キロランケから最後の忠告が入り、それでも飲み続けていた私達は酒瓶と共に外に追い出された。もうグデングデンに酔っ払っていて、テントまでうまく歩けない。それは尾形を同じだったようで足元がフラフラしていた。

「あっははは…ひっー!ふふふふ!」

石が転がるだけでも笑いが止まらないのに、尾形が顔を真っ赤にして、木にぶつかりながら歩く姿はおかしくて仕方がない。

「うるさい…だまれ…。」

怒った尾形に口を押さえられるが、酔っ払った尾形の力はへろへろですぐに振り解けた。なんとかテントのあるとこにたどり着いた私達は、畳んでいたテントをまた組み立てる。
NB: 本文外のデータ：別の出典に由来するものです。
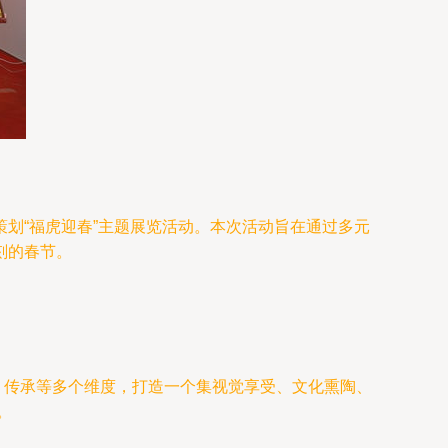
划“福虎迎春”主题展览活动。本次活动旨在通过多元
刻的春节。
动、传承等多个维度，打造一个集视觉享受、文化熏陶、
。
「ふふふ…ポールが!穴に…入りません…!あははははっ!」

「変な方向に曲げんな…。おい…。」

5分で組み立てが完成するテントが、酔っ払い二人では30分近くかかってしまった。テントが壊れなかっただけも良かったのだろう。未だに酒瓶を片手にお互いの口に突っ込んで酒を飲ませ合っている。早く降参して欲しいのに、尾形がなかなか折れてくれない。
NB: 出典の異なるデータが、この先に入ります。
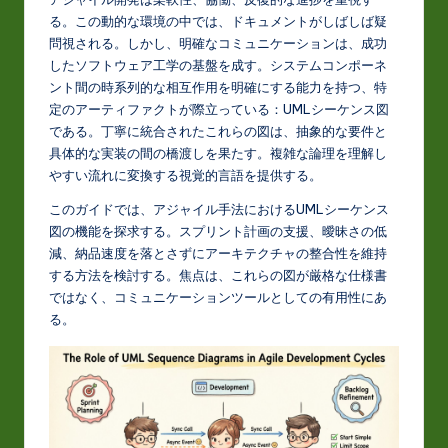
J
る。この動的な環境の中では、ドキュメントがしばしば疑
a
問視される。しかし、明確なコミュニケーションは、成功
p
したソフトウェア工学の基盤を成す。システムコンポーネ
ント間の時系列的な相互作用を明確にする能力を持つ、特
a
定のアーティファクトが際立っている：UMLシーケンス図
n
である。丁寧に統合されたこれらの図は、抽象的な要件と
具体的な実装の間の橋渡しを果たす。複雑な論理を理解し
e
やすい流れに変換する視覚的言語を提供する。
s
このガイドでは、アジャイル手法におけるUMLシーケンス
e
図の機能を探求する。スプリント計画の支援、曖昧さの低
減、納品速度を落とさずにアーキテクチャの整合性を維持
-
する方法を検討する。焦点は、これらの図が厳格な仕様書
L
ではなく、コミュニケーションツールとしての有用性にあ
る。
a
t
e
s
テントが組み上がり、マットと寝袋を広げて中に入って座った私達は狭い空間で背中を曲げながらまた酒を飲み始めた。もうグデングデンでいつ倒れてもおかしくない。ずっと無言だった尾形が暑いと服を脱ぎ始めた。寒がりなのに珍しすぎる。私も酒で身体が火照って仕方がない。

「…お前も脱げ。」

「はあ?いやですよ?」

酔っ払って脱がせてこようとする尾形に必死で抵抗する。私を横に倒して服を引っ張る尾形の力は強くないが、私も酔っ払って力が出ない。いやいやと寝袋で身体を覆うしかなかった。その時に横になってしまったのが、いっかんの終わりだったんだろう。いつの間にか気を失っていた。
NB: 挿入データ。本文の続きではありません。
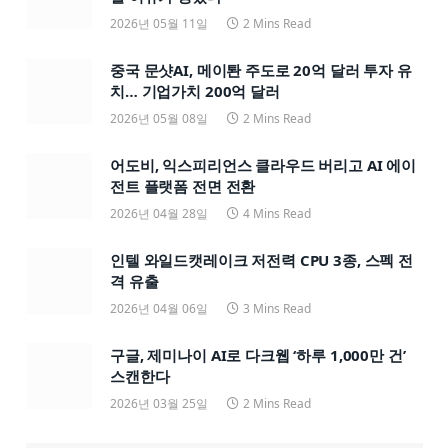
2026년 05월 11일
2 Mins Read
중국 문샷AI, 메이퇀 주도로 20억 달러 투자 유
치… 기업가치 200억 달러
2026년 05월 08일
2 Mins Read
어도비, 익스피리언스 클라우드 버리고 AI 에이
전트 플랫폼 전면 전환
2026년 04월 28일
4 Mins Read
인텔 와일드캣레이크 저전력 CPU 3종, 스펙 전
격 유출
2026년 04월 06일
3 Mins Read
구글, 제미나이 AI로 다크웹 ‘하루 1,000만 건’
스캔한다
2026년 03월 25일
2 Mins Read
朝、目が覚めると、隣に裸の尾形と着物がはだけて下着姿の私がいた。

「…え?…あ。…まあ、下着…脱いでないなら…大丈夫か……。」

二日酔いで頭がガンガン鳴るなか、自分の格好を冷静に把握した。枕元には一升瓶が転がっている。私が着物を直そうとゴソゴソ動いていると、隣に寝ていた尾形がこっちに振り返った。

「…俺の勝ちだな。」

今までに見た事ないぐらいの勝ち誇った顔をしていた。